* **MATERIAL SUPPLIED**:
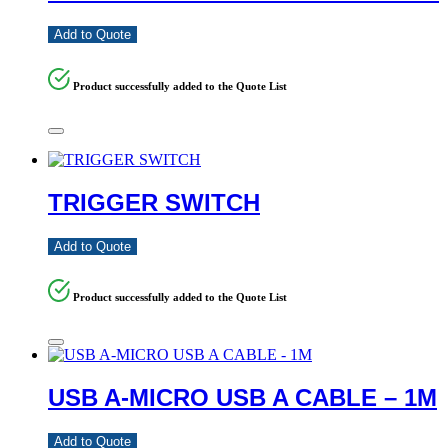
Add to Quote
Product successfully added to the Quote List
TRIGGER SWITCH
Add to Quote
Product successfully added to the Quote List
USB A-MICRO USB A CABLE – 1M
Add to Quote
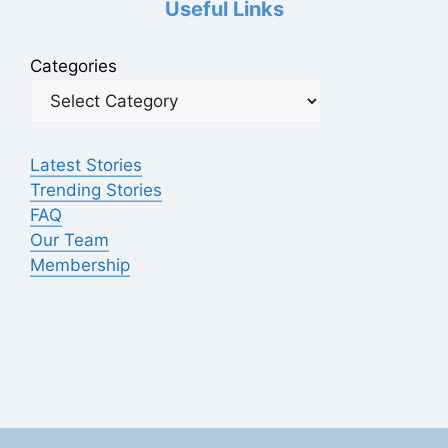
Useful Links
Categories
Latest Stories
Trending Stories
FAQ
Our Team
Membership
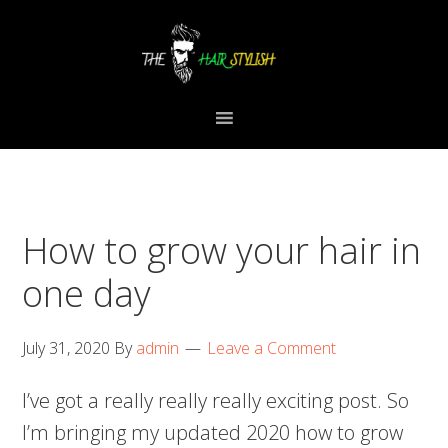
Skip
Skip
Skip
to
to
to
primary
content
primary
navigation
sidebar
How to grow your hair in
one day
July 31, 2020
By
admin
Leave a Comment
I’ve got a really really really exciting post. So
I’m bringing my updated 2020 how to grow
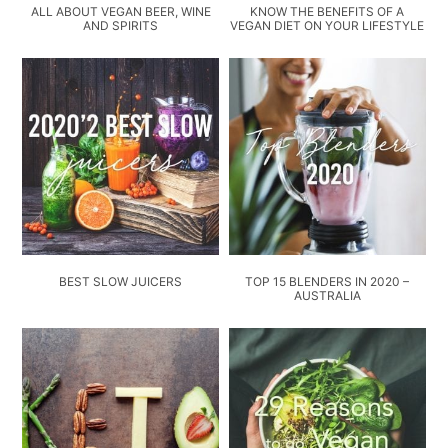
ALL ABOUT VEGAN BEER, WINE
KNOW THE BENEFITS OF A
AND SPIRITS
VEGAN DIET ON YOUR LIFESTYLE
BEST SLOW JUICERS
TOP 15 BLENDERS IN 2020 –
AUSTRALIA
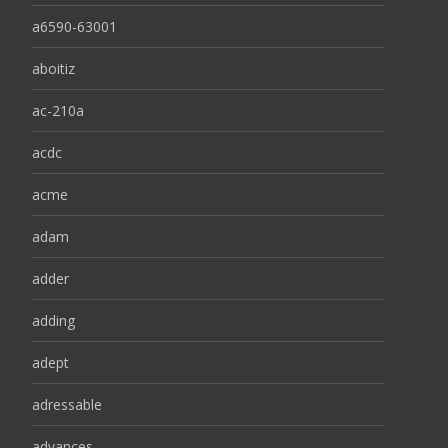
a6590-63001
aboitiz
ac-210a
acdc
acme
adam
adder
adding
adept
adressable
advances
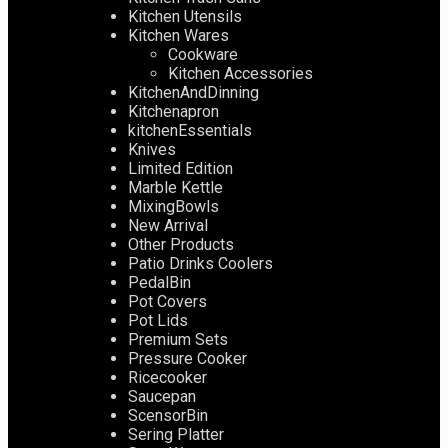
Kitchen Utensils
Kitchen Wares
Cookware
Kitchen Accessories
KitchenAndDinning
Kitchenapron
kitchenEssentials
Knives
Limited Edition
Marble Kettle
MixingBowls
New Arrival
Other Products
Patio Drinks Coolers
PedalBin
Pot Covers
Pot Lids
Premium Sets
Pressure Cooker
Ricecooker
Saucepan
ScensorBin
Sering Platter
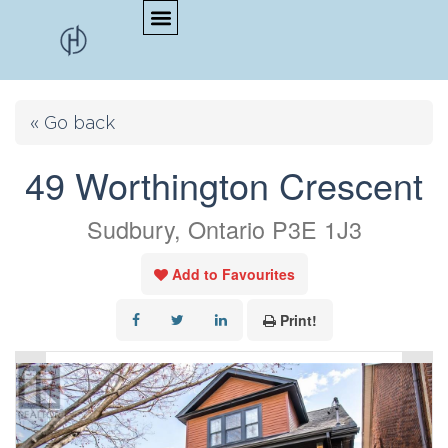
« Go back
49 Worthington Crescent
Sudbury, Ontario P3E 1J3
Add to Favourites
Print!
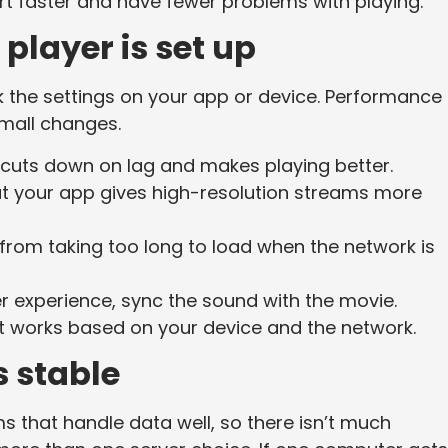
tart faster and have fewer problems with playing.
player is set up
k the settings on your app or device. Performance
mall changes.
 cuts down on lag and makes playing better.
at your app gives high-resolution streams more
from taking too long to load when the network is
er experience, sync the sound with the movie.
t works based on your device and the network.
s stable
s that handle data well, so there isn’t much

* **AIM OF THE EXERCISE**: Pull every line with the word "grow" from the data.

* **RESPONSE TO THE TASK**:
How to grow your hair in
I’m bringing my updated 2020 how to grow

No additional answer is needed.